▸ WHAT IS NEEDED: Where a line holds the word "electrónico", copy that line from the data below.

[Entries taken from a collection]
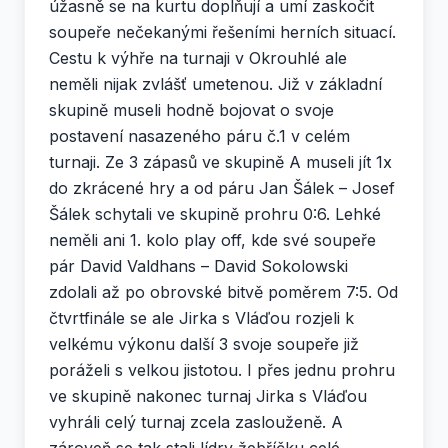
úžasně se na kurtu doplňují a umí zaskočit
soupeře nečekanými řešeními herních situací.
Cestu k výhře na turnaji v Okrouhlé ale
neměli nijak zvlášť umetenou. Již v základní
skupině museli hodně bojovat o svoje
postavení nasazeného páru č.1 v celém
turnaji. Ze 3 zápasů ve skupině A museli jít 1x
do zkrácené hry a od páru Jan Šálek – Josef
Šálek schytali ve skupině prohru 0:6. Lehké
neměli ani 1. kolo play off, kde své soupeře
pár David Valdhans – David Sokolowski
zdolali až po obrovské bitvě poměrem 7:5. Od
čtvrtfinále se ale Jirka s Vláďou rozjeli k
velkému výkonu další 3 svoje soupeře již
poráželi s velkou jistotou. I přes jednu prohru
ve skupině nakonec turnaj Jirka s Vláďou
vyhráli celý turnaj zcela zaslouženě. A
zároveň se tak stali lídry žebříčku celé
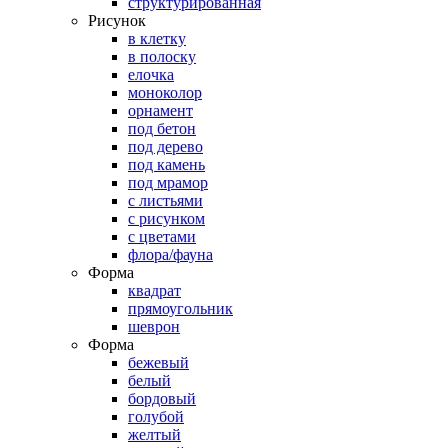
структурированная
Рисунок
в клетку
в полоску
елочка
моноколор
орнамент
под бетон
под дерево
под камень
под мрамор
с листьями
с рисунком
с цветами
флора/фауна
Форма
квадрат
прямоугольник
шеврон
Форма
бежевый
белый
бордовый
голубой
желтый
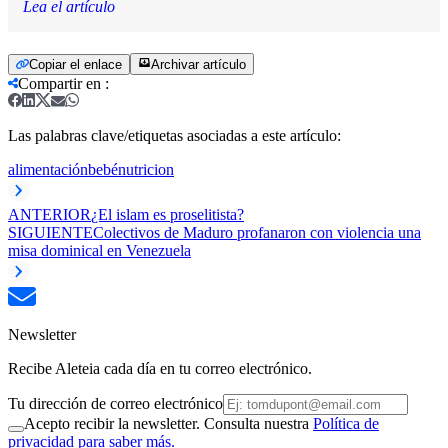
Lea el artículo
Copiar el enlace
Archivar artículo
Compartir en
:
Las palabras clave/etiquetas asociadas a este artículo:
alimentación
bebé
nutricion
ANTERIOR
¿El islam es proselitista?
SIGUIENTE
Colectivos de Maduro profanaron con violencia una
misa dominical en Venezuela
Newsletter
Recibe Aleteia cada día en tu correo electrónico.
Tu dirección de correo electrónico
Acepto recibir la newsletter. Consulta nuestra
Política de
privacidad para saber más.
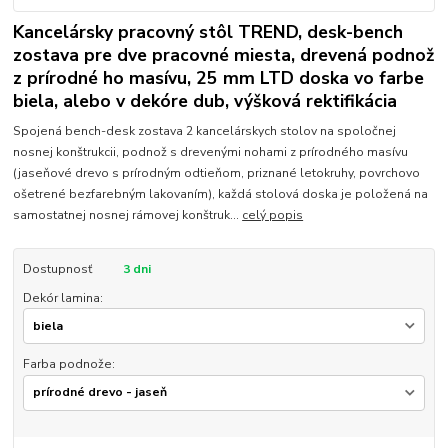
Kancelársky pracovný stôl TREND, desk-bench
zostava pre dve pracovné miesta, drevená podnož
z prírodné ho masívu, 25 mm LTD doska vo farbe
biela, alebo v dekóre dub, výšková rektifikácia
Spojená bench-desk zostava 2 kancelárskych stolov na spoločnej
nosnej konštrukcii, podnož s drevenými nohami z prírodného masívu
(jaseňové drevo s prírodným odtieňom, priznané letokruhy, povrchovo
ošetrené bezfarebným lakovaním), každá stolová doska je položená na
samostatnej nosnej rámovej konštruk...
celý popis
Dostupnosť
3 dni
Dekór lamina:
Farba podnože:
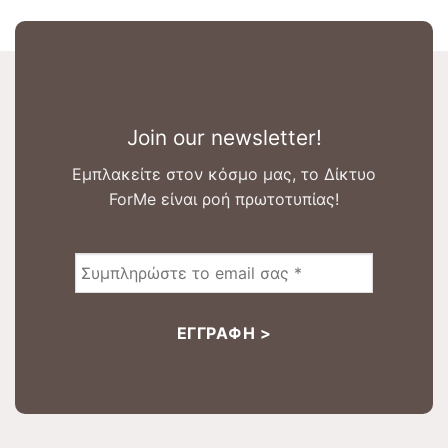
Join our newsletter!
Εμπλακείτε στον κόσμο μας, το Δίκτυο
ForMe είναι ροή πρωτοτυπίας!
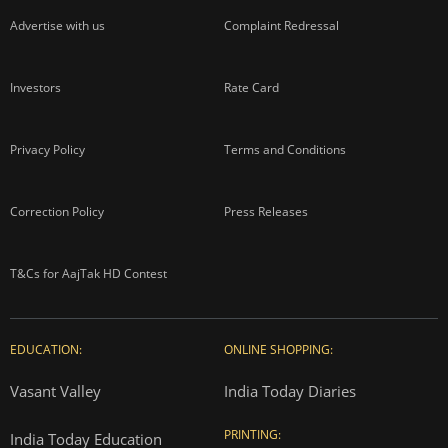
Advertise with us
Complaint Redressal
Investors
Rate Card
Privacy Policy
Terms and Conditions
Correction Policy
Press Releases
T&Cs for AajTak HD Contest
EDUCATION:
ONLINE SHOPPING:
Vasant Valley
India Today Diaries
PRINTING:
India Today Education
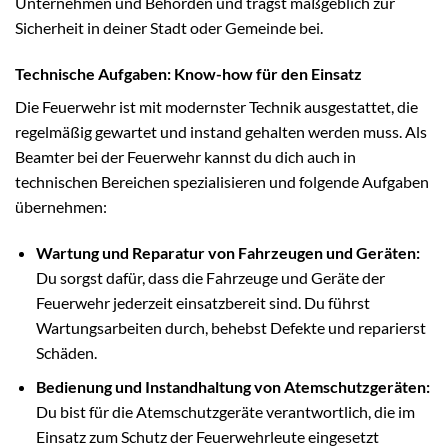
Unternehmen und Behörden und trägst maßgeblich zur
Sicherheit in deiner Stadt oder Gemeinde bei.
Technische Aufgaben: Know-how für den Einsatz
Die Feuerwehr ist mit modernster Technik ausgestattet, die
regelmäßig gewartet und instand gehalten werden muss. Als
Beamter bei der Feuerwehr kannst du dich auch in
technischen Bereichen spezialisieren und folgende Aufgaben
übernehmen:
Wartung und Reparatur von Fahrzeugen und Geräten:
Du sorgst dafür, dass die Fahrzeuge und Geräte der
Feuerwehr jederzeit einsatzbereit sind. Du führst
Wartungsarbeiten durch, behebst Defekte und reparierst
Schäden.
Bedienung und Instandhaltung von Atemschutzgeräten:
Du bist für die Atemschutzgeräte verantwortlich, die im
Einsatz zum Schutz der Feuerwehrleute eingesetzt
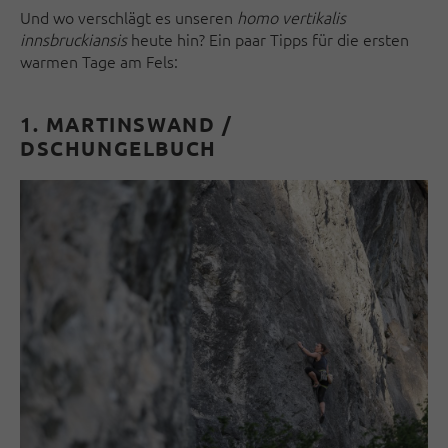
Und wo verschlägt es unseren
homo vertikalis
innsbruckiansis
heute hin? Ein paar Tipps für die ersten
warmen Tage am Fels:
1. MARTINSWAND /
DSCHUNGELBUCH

---

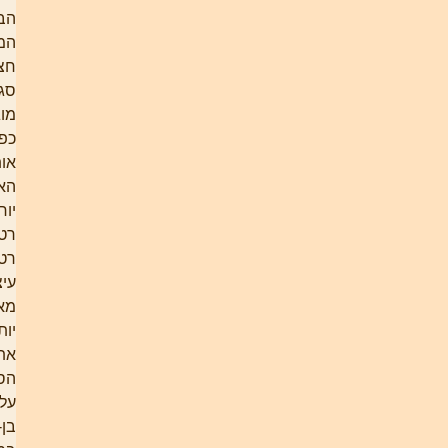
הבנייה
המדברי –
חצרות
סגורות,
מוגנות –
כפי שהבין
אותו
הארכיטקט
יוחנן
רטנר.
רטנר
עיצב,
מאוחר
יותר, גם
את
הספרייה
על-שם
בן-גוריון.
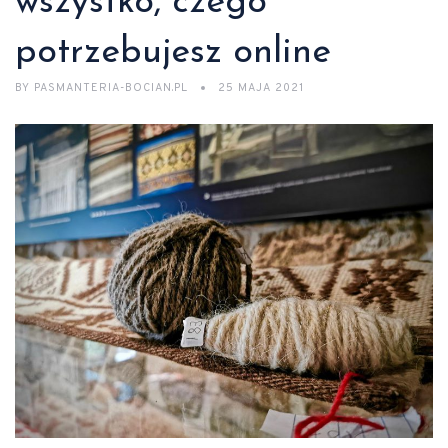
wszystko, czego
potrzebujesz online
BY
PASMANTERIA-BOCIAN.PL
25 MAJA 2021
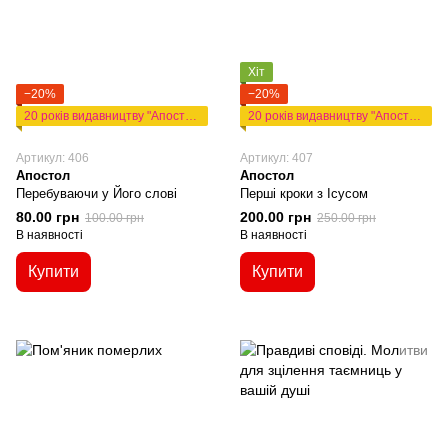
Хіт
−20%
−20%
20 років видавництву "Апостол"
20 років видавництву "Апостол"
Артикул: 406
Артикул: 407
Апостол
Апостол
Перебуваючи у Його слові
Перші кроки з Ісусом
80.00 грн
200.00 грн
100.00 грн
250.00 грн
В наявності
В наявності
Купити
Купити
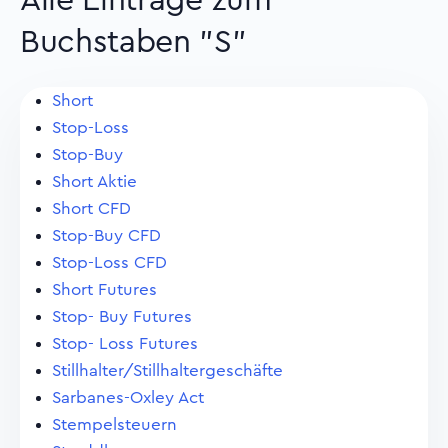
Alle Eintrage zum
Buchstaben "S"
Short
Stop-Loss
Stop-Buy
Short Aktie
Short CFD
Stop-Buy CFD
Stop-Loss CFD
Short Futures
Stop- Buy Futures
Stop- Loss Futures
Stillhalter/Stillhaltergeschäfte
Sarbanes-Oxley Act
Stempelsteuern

...

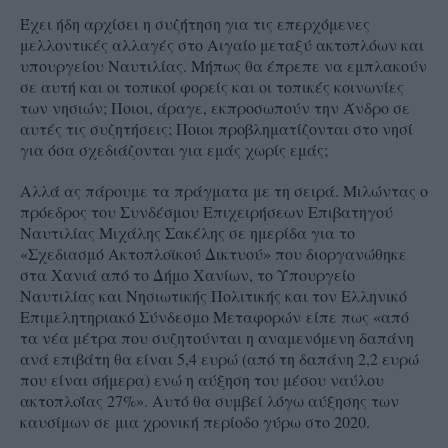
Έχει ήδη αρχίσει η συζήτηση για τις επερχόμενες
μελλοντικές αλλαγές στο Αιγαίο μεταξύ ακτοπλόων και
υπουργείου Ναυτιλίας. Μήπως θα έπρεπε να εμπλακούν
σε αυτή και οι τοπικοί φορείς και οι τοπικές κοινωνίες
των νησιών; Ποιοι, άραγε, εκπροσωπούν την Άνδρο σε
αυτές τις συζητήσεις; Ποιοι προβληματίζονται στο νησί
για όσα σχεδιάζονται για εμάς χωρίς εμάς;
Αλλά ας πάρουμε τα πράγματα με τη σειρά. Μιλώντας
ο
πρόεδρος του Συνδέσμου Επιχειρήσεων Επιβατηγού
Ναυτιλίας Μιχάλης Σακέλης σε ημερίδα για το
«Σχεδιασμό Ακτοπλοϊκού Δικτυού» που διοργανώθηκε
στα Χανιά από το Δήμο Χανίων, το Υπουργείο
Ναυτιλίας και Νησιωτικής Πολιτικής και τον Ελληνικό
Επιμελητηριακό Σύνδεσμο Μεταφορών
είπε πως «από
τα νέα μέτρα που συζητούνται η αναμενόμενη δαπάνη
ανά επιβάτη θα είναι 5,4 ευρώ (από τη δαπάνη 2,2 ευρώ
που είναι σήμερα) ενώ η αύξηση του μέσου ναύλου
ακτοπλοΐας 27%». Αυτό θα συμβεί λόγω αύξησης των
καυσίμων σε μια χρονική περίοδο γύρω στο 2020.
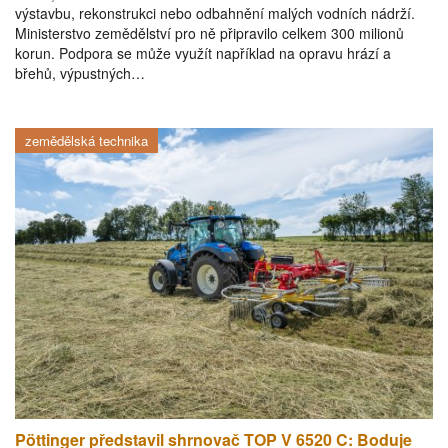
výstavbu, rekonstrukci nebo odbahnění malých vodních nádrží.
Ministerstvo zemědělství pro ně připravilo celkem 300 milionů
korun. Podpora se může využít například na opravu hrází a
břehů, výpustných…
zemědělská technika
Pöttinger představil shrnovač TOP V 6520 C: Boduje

▸ WRITTEN RESPONSE:
Recibe Aleteia cada día en tu correo electrónico.
Tu dirección de correo electrónico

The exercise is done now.